I am trying to prove that a connected open set in $\mathbb{R}$ is path-connected. Is the following correct?
Consider an arbitrary open set in $\mathbb{R}$, $\Phi$. Choose any two points $a,b \in \Phi$, where $b>a$. I now prove the existence of a line, contained in $\Phi$, starting at $a$ and terminating at $b$.
Start at $a$. By the openness of $\Phi$, there exists $\epsilon>0$ such that $B_{\epsilon}(a) \subset\Phi$—say, $\epsilon_1$. Now, consider $a+\epsilon_1$. Again by the openness of $\Phi$, there exists some $\epsilon_2>0$ such that $B_{\epsilon_2}(a+\epsilon_1)\subset\Phi$. Note that $B_{\epsilon_1}(a) \cap B_{\epsilon_2}(a+\epsilon_1)$ is non-empty. Now, continue this construction, until a ball of the following type is constructed: $B_{x}(y)$, where $x,y$ are such that $y+x>b$. Note that this final ball is, by construction, guaranteed to be contained in $\Phi$. Also, note that the process will never arrive at a point not contained in $\Phi$, as, by connectedness, there are no gaps between $A$ and $B$.
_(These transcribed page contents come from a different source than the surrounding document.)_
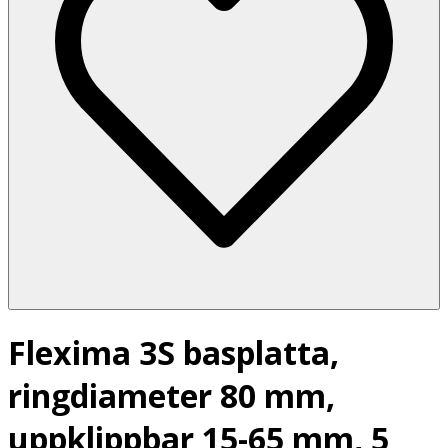
Flexima 3S basplatta,
ringdiameter 80 mm,
uppklippbar 15-65 mm, 5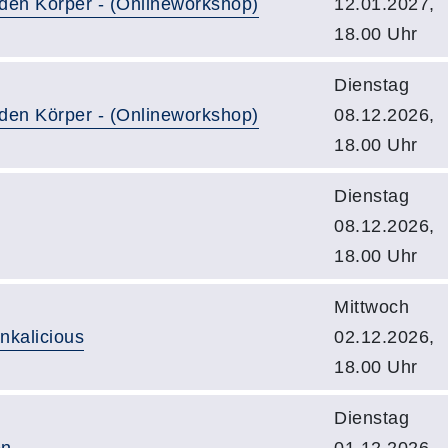
 den Körper - (Onlineworkshop)
12.01.2027,
18.00 Uhr
Dienstag
 den Körper - (Onlineworkshop)
08.12.2026,
18.00 Uhr
Dienstag
08.12.2026,
18.00 Uhr
Mittwoch
nkalicious
02.12.2026,
18.00 Uhr
Dienstag
en
01.12.2026,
Now, the open interval ($A$, $B$) is covered by a sequence of intersecting open balls. Further, all these balls are contained within $\Phi$. It follows that points $A$ and $B$ can be connected by a straight line contained in $\Phi$ (by connecting the central points of each of the constructed balls).
Best Answer
As student13 has shown, your proof does not work.
So let $\Phi$ be a connected open set and $a, b \in \Phi$. We claim that the path $u : [0,1] \to \mathbb R, u(t) = a + t(b-a)$, has image in $\Phi$ which shows that $\Phi$ is path-connected.
The case $a = b$ is trivial. In case $a \ne b$ we may w.l.o.g. assume that $a < b$. Assume that there exists $t \in [0,1]$ such that $u(t) \notin \Phi$.
$U = \Phi \cap (-\infty,u(t))$ and $V = \Phi \cap (u(t),\infty)$ are open subsets of $\phi$ such that $a \in U, b \in V$, $U \cup V = \Phi$ and $U \cap V = \emptyset$. This means that $\Phi$ is not connected, a contradiction.